Aim of the task:
Print the line that has "Совсун також написала" in it, then every remaining line of the data, exactly and without anything extra.
── Input ──
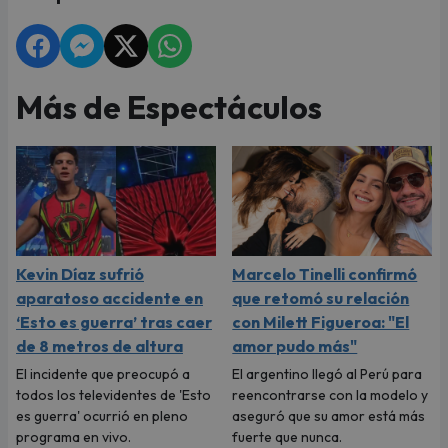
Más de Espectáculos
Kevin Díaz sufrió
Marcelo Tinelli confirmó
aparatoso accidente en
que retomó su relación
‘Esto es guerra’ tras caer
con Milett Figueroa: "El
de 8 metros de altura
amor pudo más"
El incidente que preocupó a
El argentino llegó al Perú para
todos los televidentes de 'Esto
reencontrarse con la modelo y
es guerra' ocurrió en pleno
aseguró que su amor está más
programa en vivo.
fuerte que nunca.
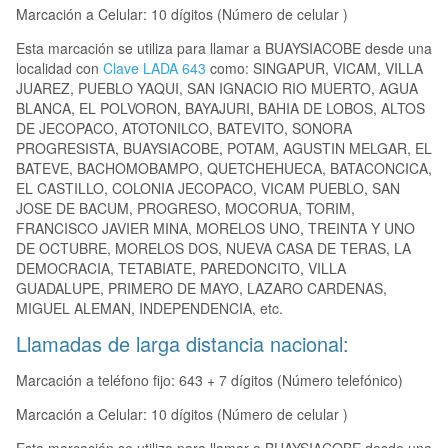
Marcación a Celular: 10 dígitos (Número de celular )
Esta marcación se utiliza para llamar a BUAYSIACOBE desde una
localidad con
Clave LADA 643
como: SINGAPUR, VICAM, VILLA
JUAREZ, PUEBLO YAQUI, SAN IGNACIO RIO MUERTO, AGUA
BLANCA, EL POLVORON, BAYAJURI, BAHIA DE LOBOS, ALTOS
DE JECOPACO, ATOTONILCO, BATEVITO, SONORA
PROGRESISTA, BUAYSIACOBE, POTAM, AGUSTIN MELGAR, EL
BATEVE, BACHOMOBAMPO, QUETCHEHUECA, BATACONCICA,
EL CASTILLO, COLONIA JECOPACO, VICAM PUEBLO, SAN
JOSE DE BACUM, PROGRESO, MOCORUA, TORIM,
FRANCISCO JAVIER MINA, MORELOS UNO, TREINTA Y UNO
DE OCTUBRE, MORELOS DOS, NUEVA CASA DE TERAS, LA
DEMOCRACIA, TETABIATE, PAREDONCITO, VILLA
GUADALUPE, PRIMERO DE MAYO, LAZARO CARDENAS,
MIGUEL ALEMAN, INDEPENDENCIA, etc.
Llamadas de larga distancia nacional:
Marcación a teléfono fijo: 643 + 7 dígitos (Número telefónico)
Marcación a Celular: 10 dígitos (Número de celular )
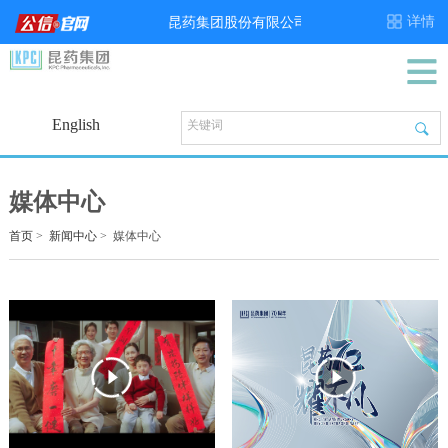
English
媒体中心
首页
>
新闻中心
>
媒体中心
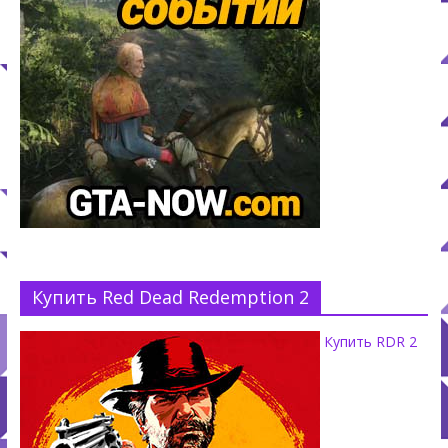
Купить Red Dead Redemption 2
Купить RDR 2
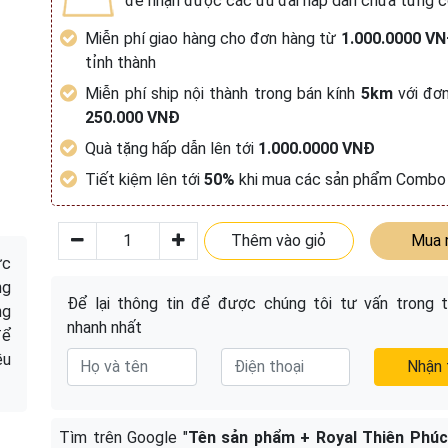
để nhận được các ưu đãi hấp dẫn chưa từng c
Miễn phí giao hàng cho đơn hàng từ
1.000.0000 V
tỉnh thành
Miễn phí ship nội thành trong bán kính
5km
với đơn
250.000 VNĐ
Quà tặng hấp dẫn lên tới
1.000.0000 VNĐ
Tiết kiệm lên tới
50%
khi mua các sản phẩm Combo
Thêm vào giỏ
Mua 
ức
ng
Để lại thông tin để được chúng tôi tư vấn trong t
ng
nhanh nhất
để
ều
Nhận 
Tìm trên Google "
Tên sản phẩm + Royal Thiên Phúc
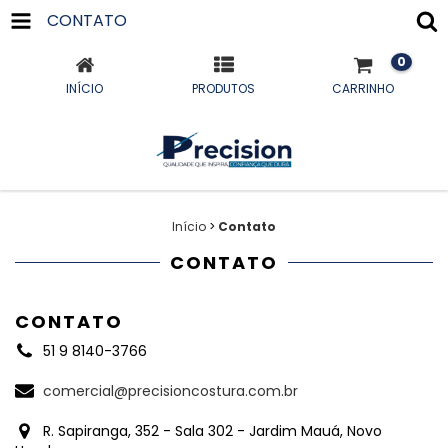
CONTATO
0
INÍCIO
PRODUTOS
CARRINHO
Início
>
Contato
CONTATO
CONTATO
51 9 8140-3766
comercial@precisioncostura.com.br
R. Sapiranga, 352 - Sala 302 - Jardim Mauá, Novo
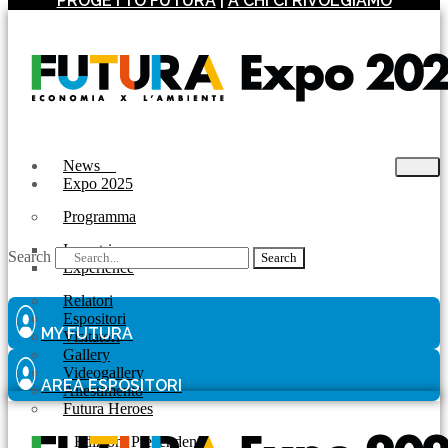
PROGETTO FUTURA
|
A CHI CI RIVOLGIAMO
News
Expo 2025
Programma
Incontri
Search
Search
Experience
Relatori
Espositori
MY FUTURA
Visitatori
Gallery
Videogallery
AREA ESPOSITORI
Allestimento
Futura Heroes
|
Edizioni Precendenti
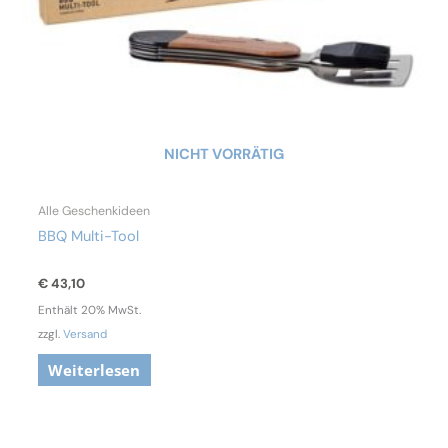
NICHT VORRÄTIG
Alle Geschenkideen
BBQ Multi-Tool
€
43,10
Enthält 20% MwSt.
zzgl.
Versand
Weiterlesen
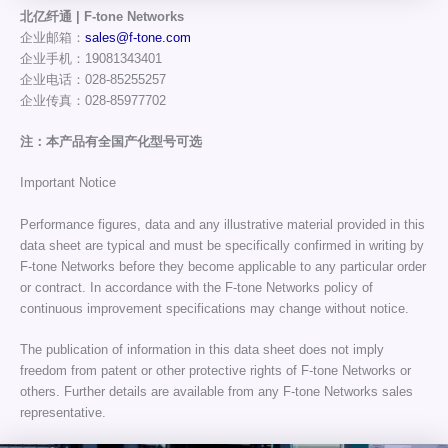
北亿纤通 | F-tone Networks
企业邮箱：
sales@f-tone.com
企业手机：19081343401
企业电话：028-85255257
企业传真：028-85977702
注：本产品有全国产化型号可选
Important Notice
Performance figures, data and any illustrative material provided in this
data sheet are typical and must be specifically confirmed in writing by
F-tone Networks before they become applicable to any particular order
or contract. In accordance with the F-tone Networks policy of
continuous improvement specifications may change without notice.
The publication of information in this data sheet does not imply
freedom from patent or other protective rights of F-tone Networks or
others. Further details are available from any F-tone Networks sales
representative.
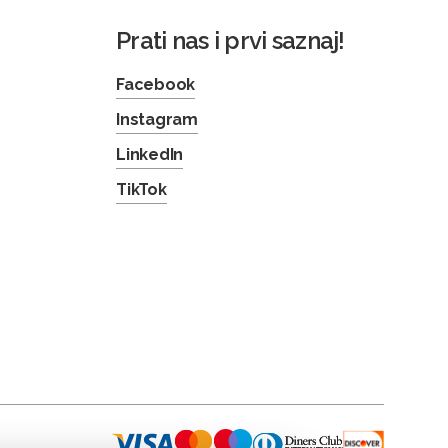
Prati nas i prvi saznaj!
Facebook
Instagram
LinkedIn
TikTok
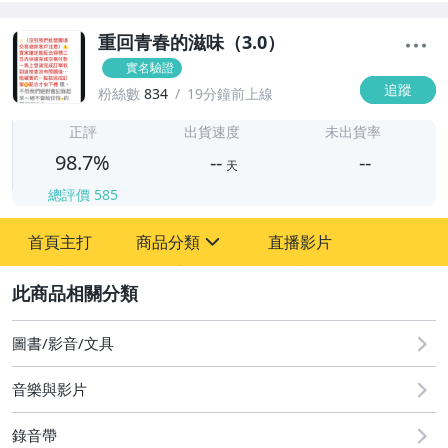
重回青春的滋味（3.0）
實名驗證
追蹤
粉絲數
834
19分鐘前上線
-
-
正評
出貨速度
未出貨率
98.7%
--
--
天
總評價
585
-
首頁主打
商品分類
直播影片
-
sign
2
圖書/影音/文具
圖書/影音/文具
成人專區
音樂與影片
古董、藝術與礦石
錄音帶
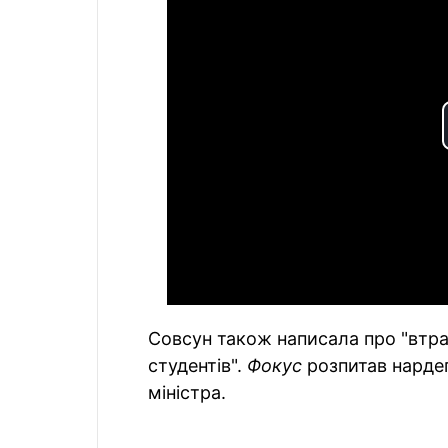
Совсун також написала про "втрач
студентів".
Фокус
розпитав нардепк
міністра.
───
Result:
Совсун також написала про "втрач
студентів".
Фокус
розпитав нардепк
міністра.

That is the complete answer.